Saved entries:
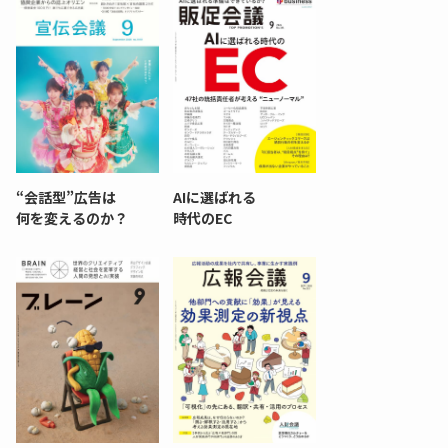
“会話型”広告は
AIに選ばれる
何を変えるのか？
時代のEC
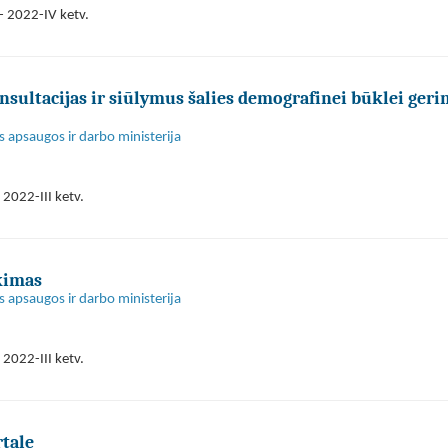
- 2022-IV ketv.
nsultacijas ir siūlymus šalies demografinei būklei gerin
s apsaugos ir darbo ministerija
2022-III ketv.
kimas
s apsaugos ir darbo ministerija
2022-III ketv.
rtale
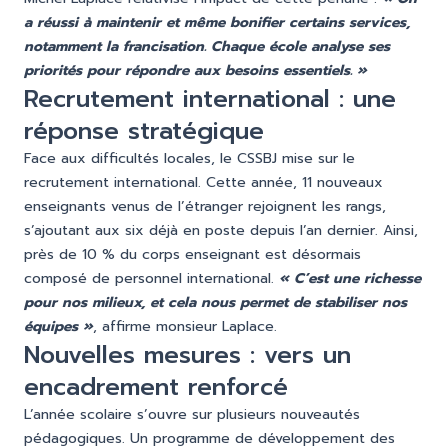
a réussi à maintenir et même bonifier certains services,
notamment la francisation. Chaque école analyse ses
priorités pour répondre aux besoins essentiels. »
Recrutement international : une
réponse stratégique
Face aux difficultés locales, le CSSBJ mise sur le
recrutement international. Cette année, 11 nouveaux
enseignants venus de l’étranger rejoignent les rangs,
s’ajoutant aux six déjà en poste depuis l’an dernier. Ainsi,
près de 10 % du corps enseignant est désormais
composé de personnel international.
« C’est une richesse
pour nos milieux, et cela nous permet de stabiliser nos
équipes »
, affirme monsieur Laplace.
Nouvelles mesures : vers un
encadrement renforcé
L’année scolaire s’ouvre sur plusieurs nouveautés
pédagogiques. Un programme de développement des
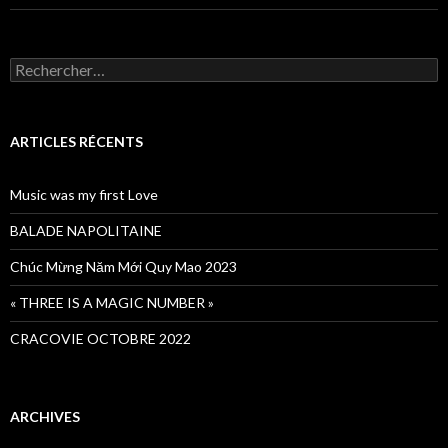
Rechercher :
ARTICLES RÉCENTS
Music was my first Love
BALADE NAPOLITAINE
Chúc Mừng Năm Mới Quy Mao 2023
« THREE IS A MAGIC NUMBER »
CRACOVIE OCTOBRE 2022
ARCHIVES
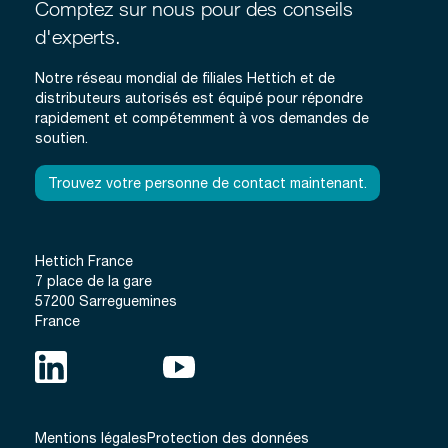
Comptez sur nous pour des conseils
d'experts.
Notre réseau mondial de filiales Hettich et de
distributeurs autorisés est équipé pour répondre
rapidement et compétemment à vos demandes de
soutien.
Trouvez votre personne de contact maintenant.
Hettich France
7 place de la gare
57200 Sarreguemines
France
Mentions légales
Protection des données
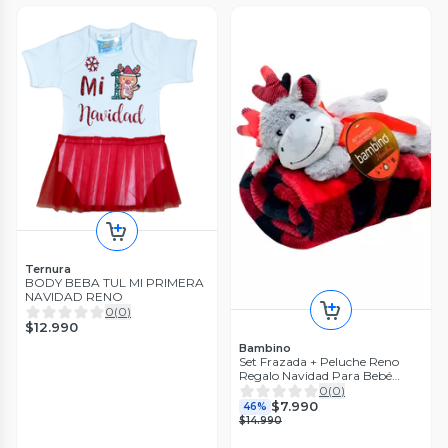
Ternura
BODY BEBA TUL MI PRIMERA
NAVIDAD RENO
0
(
0
)
$12.990
Bambino
Set Frazada + Peluche Reno
Regalo Navidad Para Bebé
Bambino Reno Gris
0
(
0
)
$7.990
46%
$14.990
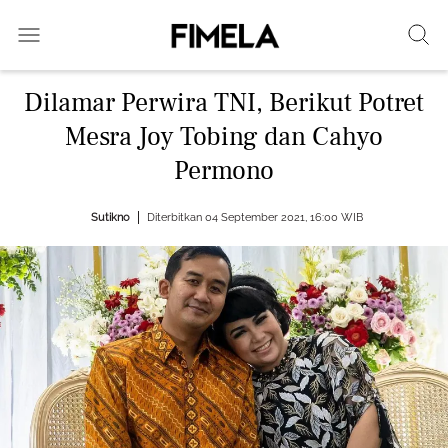
Dilamar Perwira TNI, Berikut Potret
Mesra Joy Tobing dan Cahyo
Permono
Sutikno
Diterbitkan 04 September 2021, 16:00 WIB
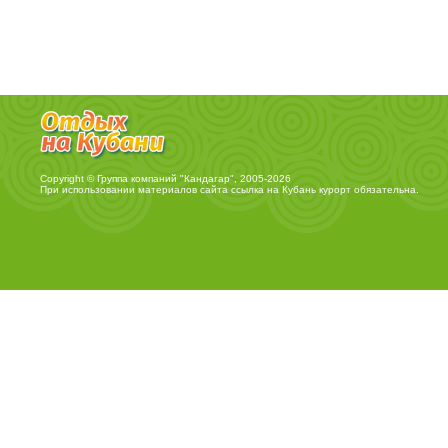
Copyright © Группа компаний "Кандагар", 2005-2026
При использовании материалов сайта ссылка на
Кубань курорт
обязательна.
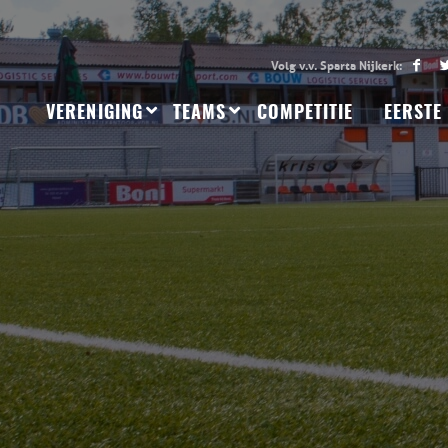
VERENIGING
TEAMS
COMPETITIE
EERSTE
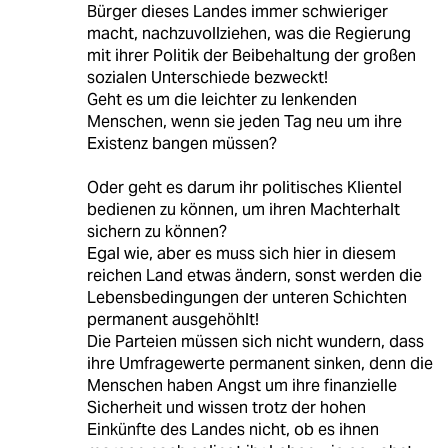
Bürger dieses Landes immer schwieriger
macht, nachzuvollziehen, was die Regierung
mit ihrer Politik der Beibehaltung der großen
sozialen Unterschiede bezweckt!
Geht es um die leichter zu lenkenden
Menschen, wenn sie jeden Tag neu um ihre
Existenz bangen müssen?
Oder geht es darum ihr politisches Klientel
bedienen zu können, um ihren Machterhalt
sichern zu können?
Egal wie, aber es muss sich hier in diesem
reichen Land etwas ändern, sonst werden die
Lebensbedingungen der unteren Schichten
permanent ausgehöhlt!
Die Parteien müssen sich nicht wundern, dass
ihre Umfragewerte permanent sinken, denn die
Menschen haben Angst um ihre finanzielle
Sicherheit und wissen trotz der hohen
Einkünfte des Landes nicht, ob es ihnen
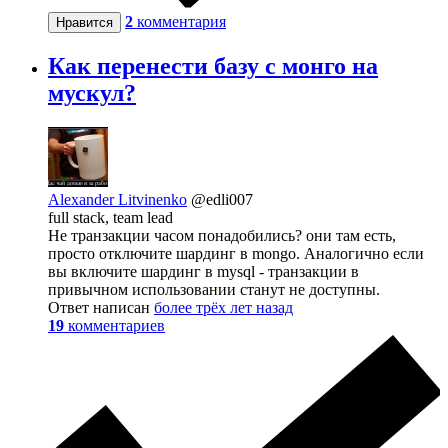
2
комментария
Нравится
Как перенести базу с монго на
мускул?
Alexander Litvinenko
@edli007
full stack, team lead
Не транзакции часом понадобились? они там есть,
просто отключите шардинг в mongo. Аналогично если
вы включите шардинг в mysql - транзакции в
привычном использовании станут не доступны.
Ответ написан
более трёх лет назад
19
комментариев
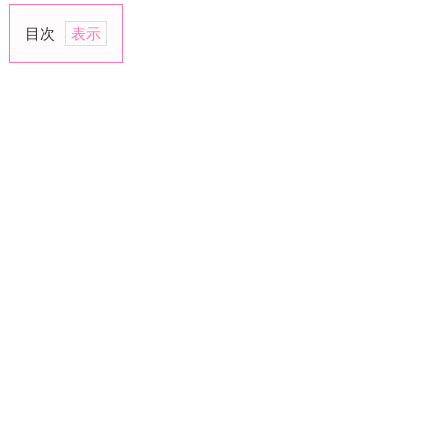
目次
1.
絶
対
的
に
味
方
で
い
て
く
れ
る
パ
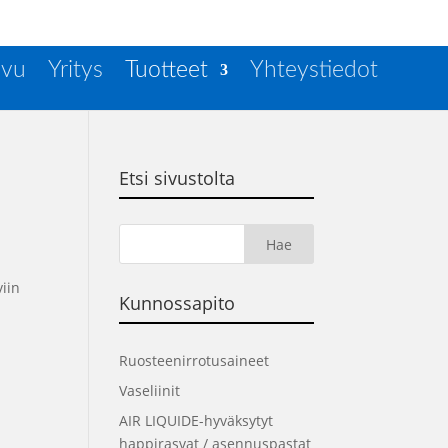
ivu
Yritys
Tuotteet
Yhteystiedot
Etsi sivustolta
viin
Kunnossapito
Ruosteenirrotusaineet
Vaseliinit
AIR LIQUIDE-hyväksytyt
happirasvat / asennuspastat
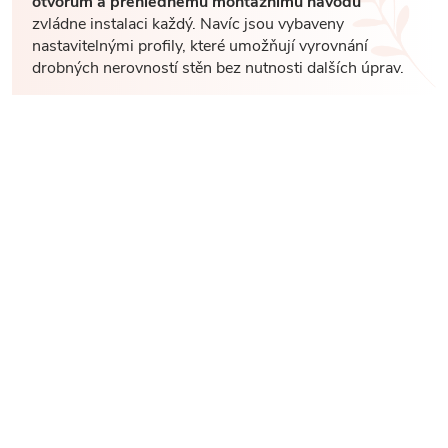
otvorům a přehlednému montážnímu návodu
zvládne instalaci každý. Navíc jsou vybaveny
nastavitelnými profily, které umožňují vyrovnání
drobných nerovností stěn bez nutnosti dalších úprav.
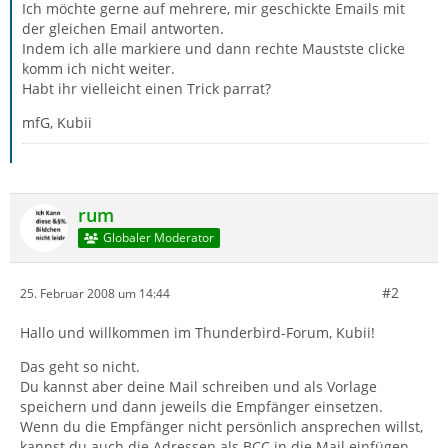
Ich möchte gerne auf mehrere, mir geschickte Emails mit
der gleichen Email antworten.
Indem ich alle markiere und dann rechte Maustste clicke
komm ich nicht weiter.
Habt ihr vielleicht einen Trick parrat?
mfG, Kubii
rum
Globaler Moderator
#2
25. Februar 2008 um 14:44
Hallo und willkommen im Thunderbird-Forum, Kubii!
Das geht so nicht.
Du kannst aber deine Mail schreiben und als Vorlage
speichern und dann jeweils die Empfänger einsetzen.
Wenn du die Empfänger nicht persönlich ansprechen willst,
kannst du auch die Adressen als BCC in die Mail einfügen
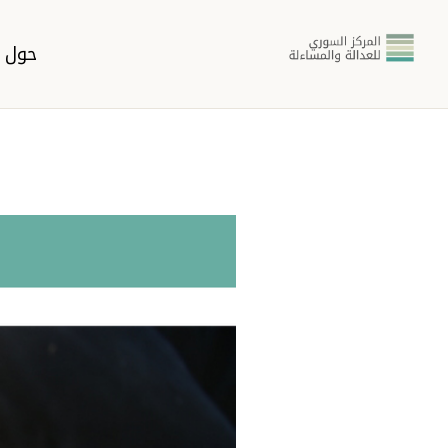
حول ا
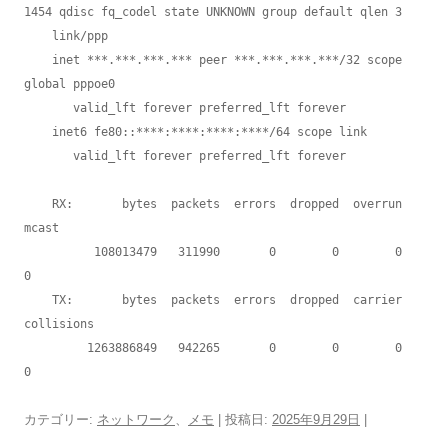
1454 qdisc fq_codel state UNKNOWN group default qlen 3

    link/ppp

    inet ***.***.***.*** peer ***.***.***.***/32 scope 
global pppoe0

       valid_lft forever preferred_lft forever

    inet6 fe80::****:****:****:****/64 scope link

       valid_lft forever preferred_lft forever

    RX:       bytes  packets  errors  dropped  overrun       
mcast

          108013479   311990       0        0        0           
0

    TX:       bytes  packets  errors  dropped  carrier  
collisions

         1263886849   942265       0        0        0           
0
カテゴリー:
ネットワーク
、
メモ
| 投稿日:
2025年9月29日
|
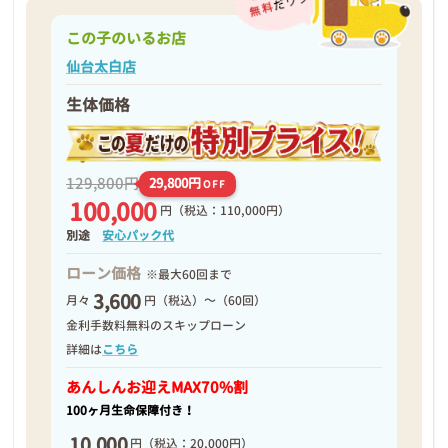
この子のいるお店
仙台太白店
生体価格
129,800円
29,800円
OFF
100,000
円
（税込：110,000円）
別途
安心パック代
ローン価格
※最大60回まで
3,600
月々
円（税込）～（60回）
金利手数料無料のスキップローン
詳細は
こちら
あんしんお迎え
MAX70%割
100ヶ月生命保障付き！
10,000
円
（税込：20,000円）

__EXERCISE__.
Output, exactly and with no pictures, every line from the one that contains "Globaler Moderator" through the final line of the entries.

__SOLUTION FOR THIS TASK__.
Globaler Moderator
#2
25. Februar 2008 um 14:44
Hallo und willkommen im Thunderbird-Forum, Kubii!
Das geht so nicht.
Du kannst aber deine Mail schreiben und als Vorlage
speichern und dann jeweils die Empfänger einsetzen.
Wenn du die Empfänger nicht persönlich ansprechen willst,
kannst du auch die Adressen als BCC in die Mail einfügen
حول ا
1454 qdisc fq_codel state UNKNOWN group default qlen 3

    link/ppp

    inet ***.***.***.*** peer ***.***.***.***/32 scope 
global pppoe0

       valid_lft forever preferred_lft forever

    inet6 fe80::****:****:****:****/64 scope link

       valid_lft forever preferred_lft forever

    RX:       bytes  packets  errors  dropped  overrun       
mcast

          108013479   311990       0        0        0           
0

    TX:       bytes  packets  errors  dropped  carrier  
collisions

         1263886849   942265       0        0        0           
0
カテゴリー:
ネットワーク
、
メモ
| 投稿日:
2025年9月29日
|
この子のいるお店
仙台太白店
生体価格
129,800円
29,800円
OFF
100,000
円
（税込：110,000円）
別途
安心パック代
ローン価格
※最大60回まで
3,600
月々
円（税込）～（60回）
金利手数料無料のスキップローン
詳細は
こちら
あんしんお迎え
MAX70%割
100ヶ月生命保障付き！
10,000
円
（税込：20,000円）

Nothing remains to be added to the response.